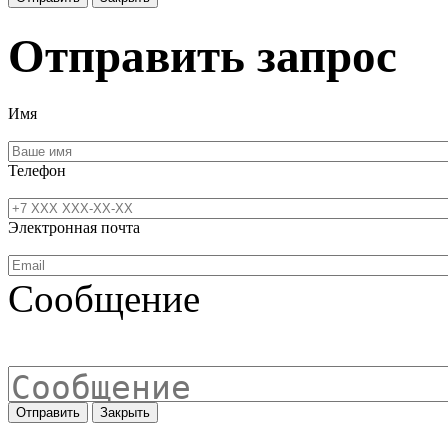
Отправить запрос
Имя
Телефон
Электронная почта
Сообщение
Отправить
Закрыть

TASK PROMPT
Give the data again exactly as it appears, but without any images.

ANSWER BOX
Отправить запрос
Имя
Телефон
Электронная почта
Сообщение
Отправить
Закрыть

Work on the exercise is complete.